» Task requirements
Any pictures in the records below should be skipped; write out everything else exactly.

● ● ● ● ● ● ●

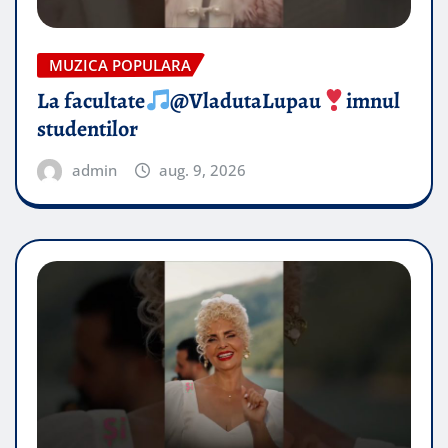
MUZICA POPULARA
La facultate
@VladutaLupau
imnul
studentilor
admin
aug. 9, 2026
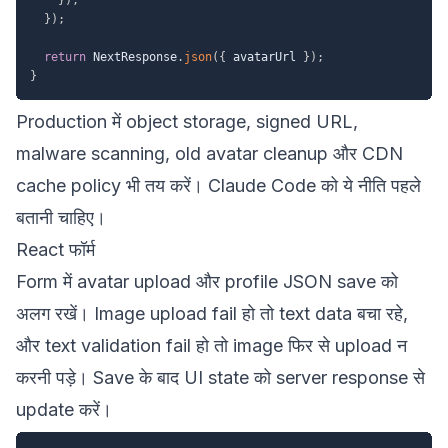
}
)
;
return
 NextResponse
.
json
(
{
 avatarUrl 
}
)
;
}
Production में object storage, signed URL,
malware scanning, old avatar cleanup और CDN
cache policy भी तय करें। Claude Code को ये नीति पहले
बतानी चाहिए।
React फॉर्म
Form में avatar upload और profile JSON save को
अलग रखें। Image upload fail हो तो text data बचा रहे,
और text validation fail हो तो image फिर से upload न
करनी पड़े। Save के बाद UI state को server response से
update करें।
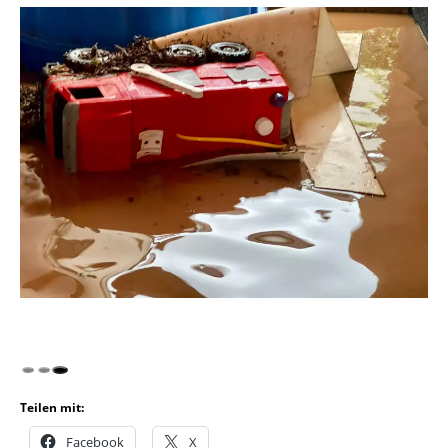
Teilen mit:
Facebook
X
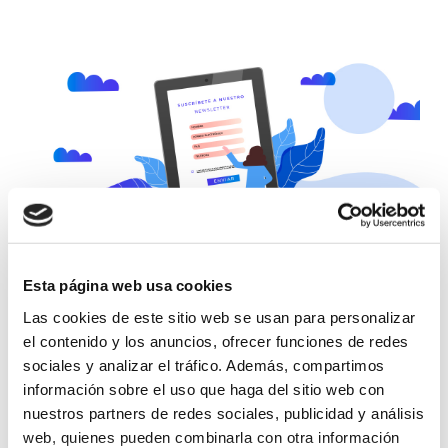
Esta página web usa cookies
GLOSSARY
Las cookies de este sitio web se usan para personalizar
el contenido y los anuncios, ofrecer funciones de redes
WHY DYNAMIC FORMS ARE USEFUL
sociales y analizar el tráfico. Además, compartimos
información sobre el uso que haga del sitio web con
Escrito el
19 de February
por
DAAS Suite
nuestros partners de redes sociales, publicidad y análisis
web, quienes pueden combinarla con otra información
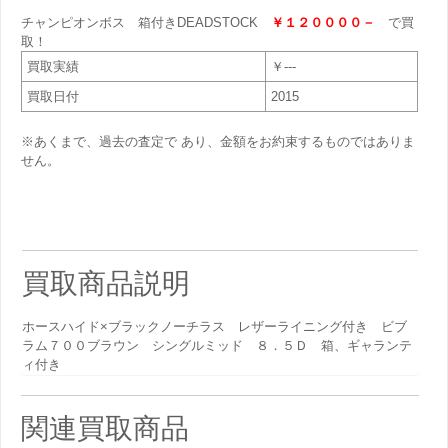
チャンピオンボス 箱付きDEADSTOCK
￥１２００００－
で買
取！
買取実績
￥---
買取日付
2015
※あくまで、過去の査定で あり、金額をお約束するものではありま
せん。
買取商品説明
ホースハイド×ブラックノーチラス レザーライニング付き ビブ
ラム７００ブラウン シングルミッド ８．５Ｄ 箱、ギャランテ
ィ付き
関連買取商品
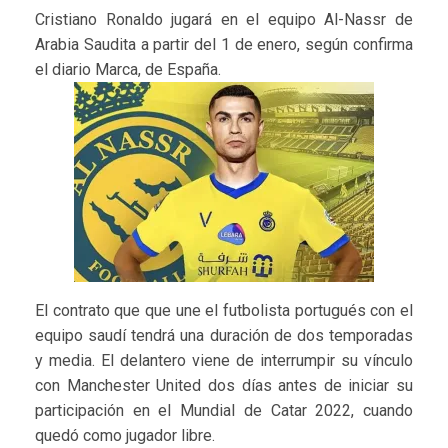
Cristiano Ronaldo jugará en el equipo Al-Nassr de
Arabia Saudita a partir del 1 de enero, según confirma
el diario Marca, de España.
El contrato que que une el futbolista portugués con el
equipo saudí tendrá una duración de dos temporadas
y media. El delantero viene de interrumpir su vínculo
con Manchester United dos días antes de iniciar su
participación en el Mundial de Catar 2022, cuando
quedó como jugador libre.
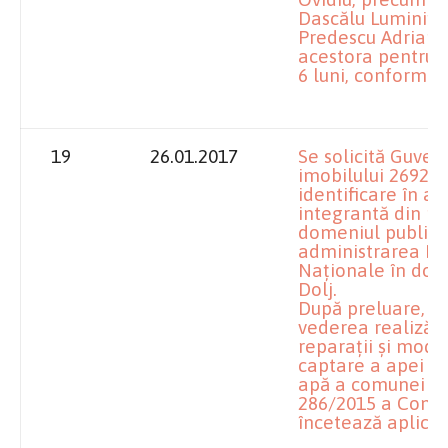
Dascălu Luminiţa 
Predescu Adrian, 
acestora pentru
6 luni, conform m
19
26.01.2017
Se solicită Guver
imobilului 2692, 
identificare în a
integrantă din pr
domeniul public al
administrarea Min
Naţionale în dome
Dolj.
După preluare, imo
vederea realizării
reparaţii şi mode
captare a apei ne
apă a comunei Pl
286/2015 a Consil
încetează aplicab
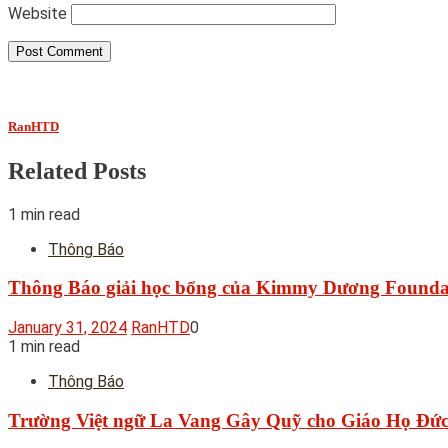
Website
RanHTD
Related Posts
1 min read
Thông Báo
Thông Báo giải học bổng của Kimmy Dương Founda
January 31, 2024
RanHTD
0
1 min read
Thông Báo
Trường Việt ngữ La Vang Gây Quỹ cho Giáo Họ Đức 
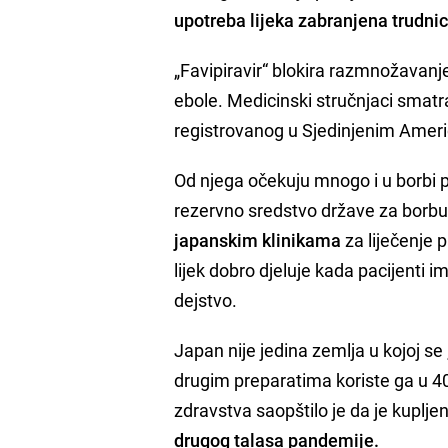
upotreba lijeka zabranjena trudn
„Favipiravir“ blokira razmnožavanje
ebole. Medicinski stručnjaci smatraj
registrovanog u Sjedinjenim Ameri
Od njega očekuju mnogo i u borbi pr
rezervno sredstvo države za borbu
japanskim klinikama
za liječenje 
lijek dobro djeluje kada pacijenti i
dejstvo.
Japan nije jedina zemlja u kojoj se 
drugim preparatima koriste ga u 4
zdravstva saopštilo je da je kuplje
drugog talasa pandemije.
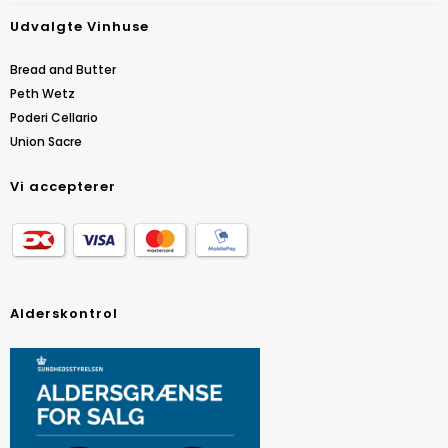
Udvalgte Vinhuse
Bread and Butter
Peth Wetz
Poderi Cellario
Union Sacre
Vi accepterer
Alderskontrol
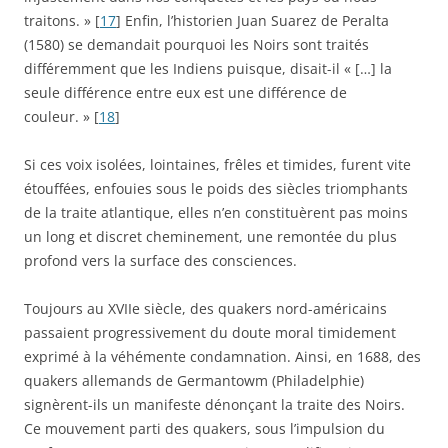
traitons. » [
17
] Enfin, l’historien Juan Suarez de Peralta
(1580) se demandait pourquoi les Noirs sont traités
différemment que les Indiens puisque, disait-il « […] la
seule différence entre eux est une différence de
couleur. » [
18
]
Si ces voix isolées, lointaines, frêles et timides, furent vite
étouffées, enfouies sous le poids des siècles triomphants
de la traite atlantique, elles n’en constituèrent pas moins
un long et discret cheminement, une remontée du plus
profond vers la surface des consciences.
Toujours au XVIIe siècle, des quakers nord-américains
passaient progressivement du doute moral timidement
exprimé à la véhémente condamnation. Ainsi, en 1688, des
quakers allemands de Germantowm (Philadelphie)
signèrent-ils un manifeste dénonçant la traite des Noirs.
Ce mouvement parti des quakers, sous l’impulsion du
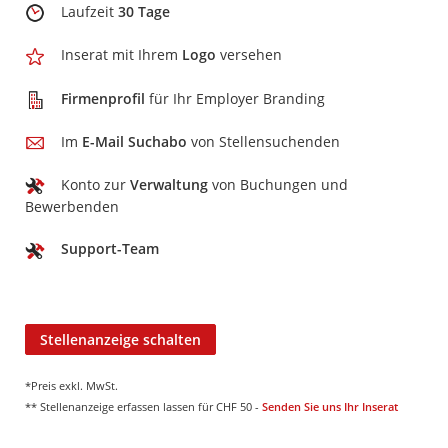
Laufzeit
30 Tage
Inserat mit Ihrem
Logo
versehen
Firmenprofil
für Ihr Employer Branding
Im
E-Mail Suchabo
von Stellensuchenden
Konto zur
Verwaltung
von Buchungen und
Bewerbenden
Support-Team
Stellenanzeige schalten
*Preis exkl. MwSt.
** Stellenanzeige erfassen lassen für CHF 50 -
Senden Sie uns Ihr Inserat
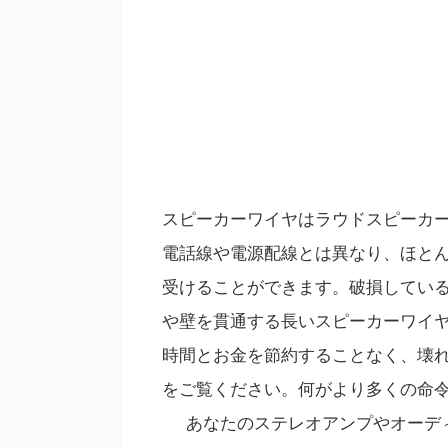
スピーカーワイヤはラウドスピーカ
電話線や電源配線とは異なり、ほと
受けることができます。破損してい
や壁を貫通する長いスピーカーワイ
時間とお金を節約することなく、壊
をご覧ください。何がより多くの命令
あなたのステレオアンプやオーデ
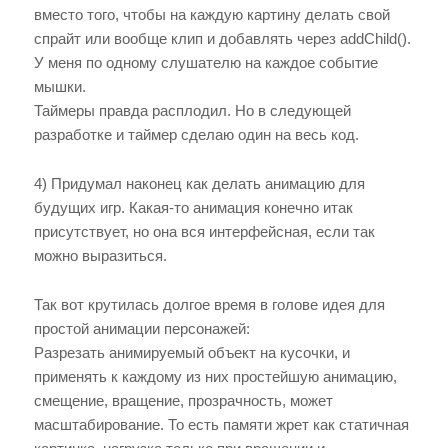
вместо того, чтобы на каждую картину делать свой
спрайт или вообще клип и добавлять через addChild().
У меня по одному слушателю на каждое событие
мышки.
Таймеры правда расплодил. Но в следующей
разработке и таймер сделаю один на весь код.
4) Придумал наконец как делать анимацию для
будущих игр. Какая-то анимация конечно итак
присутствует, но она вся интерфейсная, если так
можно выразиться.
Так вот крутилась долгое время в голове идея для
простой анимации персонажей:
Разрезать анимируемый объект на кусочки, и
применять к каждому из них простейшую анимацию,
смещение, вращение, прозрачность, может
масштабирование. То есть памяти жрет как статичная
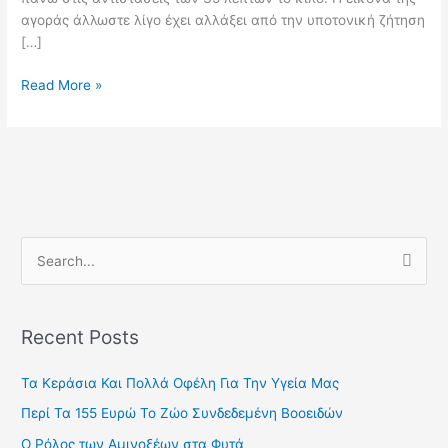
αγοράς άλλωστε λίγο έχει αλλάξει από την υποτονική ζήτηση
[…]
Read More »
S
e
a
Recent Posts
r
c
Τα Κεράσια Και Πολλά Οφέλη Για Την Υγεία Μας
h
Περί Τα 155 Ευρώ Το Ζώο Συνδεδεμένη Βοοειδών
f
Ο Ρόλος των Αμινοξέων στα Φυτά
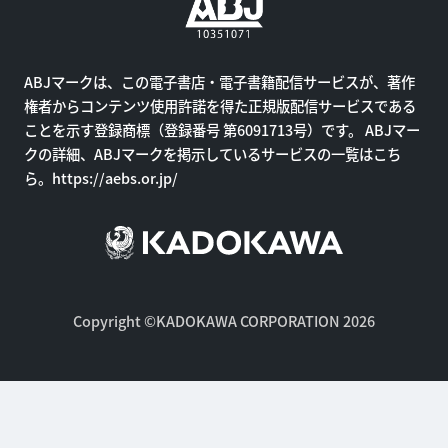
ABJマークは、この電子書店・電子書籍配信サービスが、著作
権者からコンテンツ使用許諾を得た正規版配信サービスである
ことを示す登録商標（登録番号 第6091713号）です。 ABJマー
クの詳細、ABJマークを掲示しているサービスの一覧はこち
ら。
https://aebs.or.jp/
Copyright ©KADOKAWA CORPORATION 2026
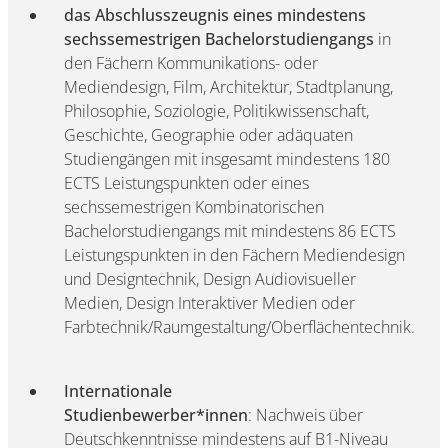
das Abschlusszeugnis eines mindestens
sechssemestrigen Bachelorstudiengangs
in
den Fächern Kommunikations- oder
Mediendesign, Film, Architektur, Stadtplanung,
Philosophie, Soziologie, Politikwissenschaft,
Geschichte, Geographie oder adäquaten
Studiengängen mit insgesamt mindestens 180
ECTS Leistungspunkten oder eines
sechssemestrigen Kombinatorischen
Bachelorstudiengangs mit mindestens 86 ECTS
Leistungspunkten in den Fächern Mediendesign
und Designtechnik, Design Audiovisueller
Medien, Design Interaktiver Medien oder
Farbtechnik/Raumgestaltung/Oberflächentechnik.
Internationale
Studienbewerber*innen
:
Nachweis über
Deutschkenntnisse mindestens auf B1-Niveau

● ● ● ● ● ● ●

» Response to the task
MUZICA POPULARA
La facultate
@VladutaLupau
imnul
studentilor
admin
aug. 9, 2026
}
)
;
return
 NextResponse
.
json
(
{
 avatarUrl 
}
)
;
}
Production में object storage, signed URL,
malware scanning, old avatar cleanup और CDN
cache policy भी तय करें। Claude Code को ये नीति पहले
बतानी चाहिए।
React फॉर्म
Form में avatar upload और profile JSON save को
अलग रखें। Image upload fail हो तो text data बचा रहे,
और text validation fail हो तो image फिर से upload न
करनी पड़े। Save के बाद UI state को server response से
update करें।
Teilen mit:
Facebook
X
Esta página web usa cookies
GLOSSARY
Las cookies de este sitio web se usan para personalizar
el contenido y los anuncios, ofrecer funciones de redes
WHY DYNAMIC FORMS ARE USEFUL
sociales y analizar el tráfico. Además, compartimos
información sobre el uso que haga del sitio web con
Escrito el
19 de February
por
DAAS Suite
nuestros partners de redes sociales, publicidad y análisis
web, quienes pueden combinarla con otra información
チャンピオンボス 箱付きDEADSTOCK
￥１２００００－
で買
取！
買取実績
￥---
買取日付
2015
※あくまで、過去の査定で あり、金額をお約束するものではありま
せん。
買取商品説明
ホースハイド×ブラックノーチラス レザーライニング付き ビブ
ラム７００ブラウン シングルミッド ８．５Ｄ 箱、ギャランテ
ィ付き
関連買取商品
Cristiano Ronaldo jugará en el equipo Al-Nassr de
Arabia Saudita a partir del 1 de enero, según confirma
el diario Marca, de España.
El contrato que que une el futbolista portugués con el
equipo saudí tendrá una duración de dos temporadas
y media. El delantero viene de interrumpir su vínculo
con Manchester United dos días antes de iniciar su
participación en el Mundial de Catar 2022, cuando
quedó como jugador libre.
Dascălu Luminiţa 
Predescu Adrian, 
acestora pentru
6 luni, conform m
19
26.01.2017
Se solicită Guver
imobilului 2692, 
identificare în a
integrantă din pr
domeniul public al
administrarea Min
Naţionale în dome
Dolj.
După preluare, imo
vederea realizării
reparaţii şi mode
captare a apei ne
apă a comunei Pl
286/2015 a Consil
încetează aplicab
Website
RanHTD
Related Posts
1 min read
Thông Báo
Thông Báo giải học bổng của Kimmy Dương Founda
January 31, 2024
RanHTD
0
1 min read
Thông Báo
Trường Việt ngữ La Vang Gây Quỹ cho Giáo Họ Đức 
upotreba lijeka zabranjena trudn
„Favipiravir“ blokira razmnožavanje
ebole. Medicinski stručnjaci smatraj
registrovanog u Sjedinjenim Ameri
Od njega očekuju mnogo i u borbi pr
rezervno sredstvo države za borbu
japanskim klinikama
za liječenje 
lijek dobro djeluje kada pacijenti i
dejstvo.
Japan nije jedina zemlja u kojoj se 
drugim preparatima koriste ga u 4
zdravstva saopštilo je da je kuplje
drugog talasa pandemije.
Udvalgte Vinhuse
Bread and Butter
Peth Wetz
Poderi Cellario
Union Sacre
Vi accepterer
Alderskontrol
traitons. » [
17
] Enfin, l’historien Juan Suarez de Peralta
(1580) se demandait pourquoi les Noirs sont traités
différemment que les Indiens puisque, disait-il « […] la
seule différence entre eux est une différence de
couleur. » [
18
]
Si ces voix isolées, lointaines, frêles et timides, furent vite
étouffées, enfouies sous le poids des siècles triomphants
de la traite atlantique, elles n’en constituèrent pas moins
un long et discret cheminement, une remontée du plus
profond vers la surface des consciences.
Toujours au XVIIe siècle, des quakers nord-américains
passaient progressivement du doute moral timidement
exprimé à la véhémente condamnation. Ainsi, en 1688, des
quakers allemands de Germantowm (Philadelphie)
signèrent-ils un manifeste dénonçant la traite des Noirs.
Ce mouvement parti des quakers, sous l’impulsion du
Laufzeit
30 Tage
Inserat mit Ihrem
Logo
versehen
Firmenprofil
für Ihr Employer Branding
Im
E-Mail Suchabo
von Stellensuchenden
Konto zur
Verwaltung
von Buchungen und
Bewerbenden
Support-Team
Stellenanzeige schalten
*Preis exkl. MwSt.
** Stellenanzeige erfassen lassen für CHF 50 -
Senden Sie uns Ihr Inserat
スピーカーワイヤはラウドスピーカ
電話線や電源配線とは異なり、ほと
受けることができます。破損してい
や壁を貫通する長いスピーカーワイ
時間とお金を節約することなく、壊
をご覧ください。何がより多くの命令
あなたのステレオアンプやオーデ
вместо того, чтобы на каждую картину делать свой
спрайт или вообще клип и добавлять через addChild().
У меня по одному слушателю на каждое событие
мышки.
Таймеры правда расплодил. Но в следующей
разработке и таймер сделаю один на весь код.
4) Придумал наконец как делать анимацию для
будущих игр. Какая-то анимация конечно итак
присутствует, но она вся интерфейсная, если так
можно выразиться.
Так вот крутилась долгое время в голове идея для
простой анимации персонажей:
Разрезать анимируемый объект на кусочки, и
применять к каждому из них простейшую анимацию,
смещение, вращение, прозрачность, может
масштабирование. То есть памяти жрет как статичная
αγοράς άλλωστε λίγο έχει αλλάξει από την υποτονική ζήτηση
[…]
Read More »
S
e
a
Recent Posts
r
c
Τα Κεράσια Και Πολλά Οφέλη Για Την Υγεία Μας
h
Περί Τα 155 Ευρώ Το Ζώο Συνδεδεμένη Βοοειδών
f
Ο Ρόλος των Αμινοξέων στα Φυτά
ABJマークは、この電子書店・電子書籍配信サービスが、著作
権者からコンテンツ使用許諾を得た正規版配信サービスである
ことを示す登録商標（登録番号 第6091713号）です。 ABJマー
クの詳細、ABJマークを掲示しているサービスの一覧はこち
ら。
https://aebs.or.jp/
Copyright ©KADOKAWA CORPORATION 2026
das Abschlusszeugnis eines mindestens
sechssemestrigen Bachelorstudiengangs
in
den Fächern Kommunikations- oder
Mediendesign, Film, Architektur, Stadtplanung,
Philosophie, Soziologie, Politikwissenschaft,
Geschichte, Geographie oder adäquaten
Studiengängen mit insgesamt mindestens 180
ECTS Leistungspunkten oder eines
sechssemestrigen Kombinatorischen
Bachelorstudiengangs mit mindestens 86 ECTS
Leistungspunkten in den Fächern Mediendesign
und Designtechnik, Design Audiovisueller
Medien, Design Interaktiver Medien oder
Farbtechnik/Raumgestaltung/Oberflächentechnik.
Internationale
Studienbewerber*innen
:
Nachweis über
Deutschkenntnisse mindestens auf B1-Niveau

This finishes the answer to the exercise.